→ Requirement:
Copy out each entry precisely; no image belongs in the result.

Page images and extracted text
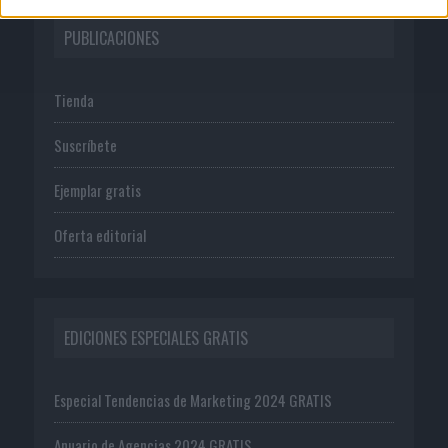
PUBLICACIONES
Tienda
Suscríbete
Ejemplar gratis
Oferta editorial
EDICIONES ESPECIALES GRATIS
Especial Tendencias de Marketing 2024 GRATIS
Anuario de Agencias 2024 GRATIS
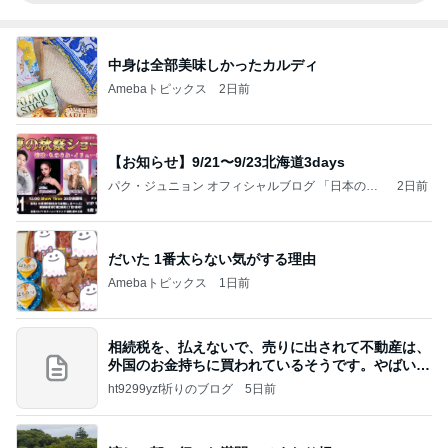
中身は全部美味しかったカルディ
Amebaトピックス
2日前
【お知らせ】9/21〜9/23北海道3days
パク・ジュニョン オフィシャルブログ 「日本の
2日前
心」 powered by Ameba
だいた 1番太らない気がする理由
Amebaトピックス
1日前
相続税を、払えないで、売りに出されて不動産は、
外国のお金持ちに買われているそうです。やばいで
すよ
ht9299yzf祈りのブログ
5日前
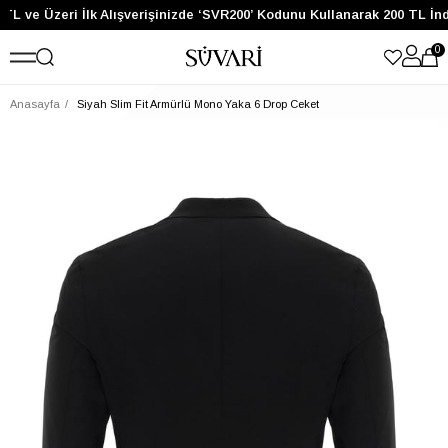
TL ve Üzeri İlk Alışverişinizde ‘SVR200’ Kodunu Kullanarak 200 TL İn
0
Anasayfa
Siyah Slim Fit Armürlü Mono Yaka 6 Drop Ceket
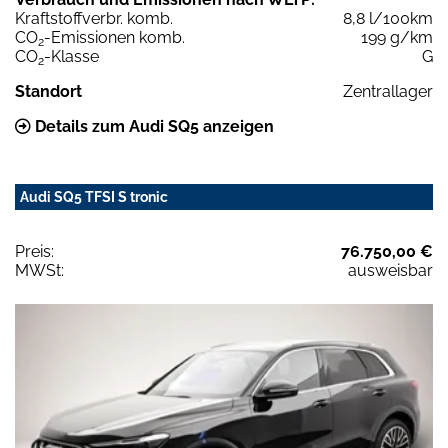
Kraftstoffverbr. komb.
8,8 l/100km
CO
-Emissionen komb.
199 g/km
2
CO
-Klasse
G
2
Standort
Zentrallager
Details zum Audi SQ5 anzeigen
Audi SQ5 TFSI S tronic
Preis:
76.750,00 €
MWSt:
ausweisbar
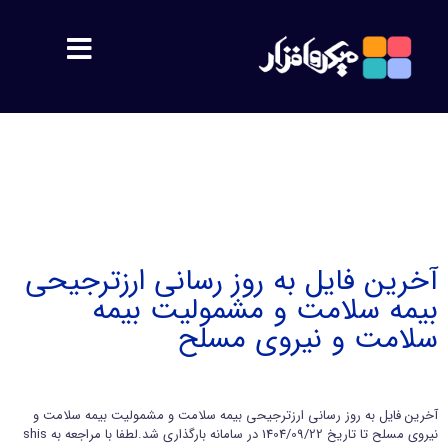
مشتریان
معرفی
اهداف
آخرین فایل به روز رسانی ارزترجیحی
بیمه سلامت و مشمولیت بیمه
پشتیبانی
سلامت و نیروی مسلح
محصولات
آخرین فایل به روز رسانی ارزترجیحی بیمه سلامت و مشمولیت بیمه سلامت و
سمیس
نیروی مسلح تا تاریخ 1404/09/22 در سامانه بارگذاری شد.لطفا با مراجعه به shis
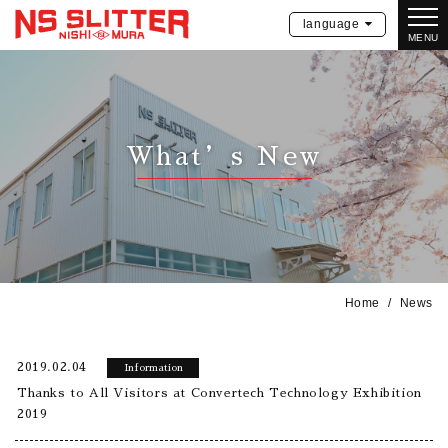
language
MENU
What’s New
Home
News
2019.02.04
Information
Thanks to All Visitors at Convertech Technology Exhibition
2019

→ Written response:
PUBLICACIONES
Tienda
Suscríbete
Ejemplar gratis
Oferta editorial
EDICIONES ESPECIALES GRATIS
Especial Tendencias de Marketing 2024 GRATIS
Anuario de Agencias 2024 GRATIS
中身は全部美味しかったカルディ
Amebaトピックス
2日前
【お知らせ】9/21〜9/23北海道3days
パク・ジュニョン オフィシャルブログ 「日本の
2日前
心」 powered by Ameba
だいた 1番太らない気がする理由
Amebaトピックス
1日前
相続税を、払えないで、売りに出されて不動産は、
外国のお金持ちに買われているそうです。やばいで
すよ
ht9299yzf祈りのブログ
5日前
TL ve Üzeri İlk Alışverişinizde ‘SVR200’ Kodunu Kullanarak 200 TL İn
0
Anasayfa
Siyah Slim Fit Armürlü Mono Yaka 6 Drop Ceket
Kraftstoffverbr. komb.
8,8 l/100km
CO
-Emissionen komb.
199 g/km
2
CO
-Klasse
G
2
Standort
Zentrallager
Details zum Audi SQ5 anzeigen
Audi SQ5 TFSI S tronic
Preis:
76.750,00 €
MWSt:
ausweisbar
مشتریان
معرفی
اهداف
آخرین فایل به روز رسانی ارزترجیحی
بیمه سلامت و مشمولیت بیمه
پشتیبانی
سلامت و نیروی مسلح
محصولات
آخرین فایل به روز رسانی ارزترجیحی بیمه سلامت و مشمولیت بیمه سلامت و
سمیس
نیروی مسلح تا تاریخ 1404/09/22 در سامانه بارگذاری شد.لطفا با مراجعه به shis
language
MENU
What’s New
Home
News
2019.02.04
Information
Thanks to All Visitors at Convertech Technology Exhibition
2019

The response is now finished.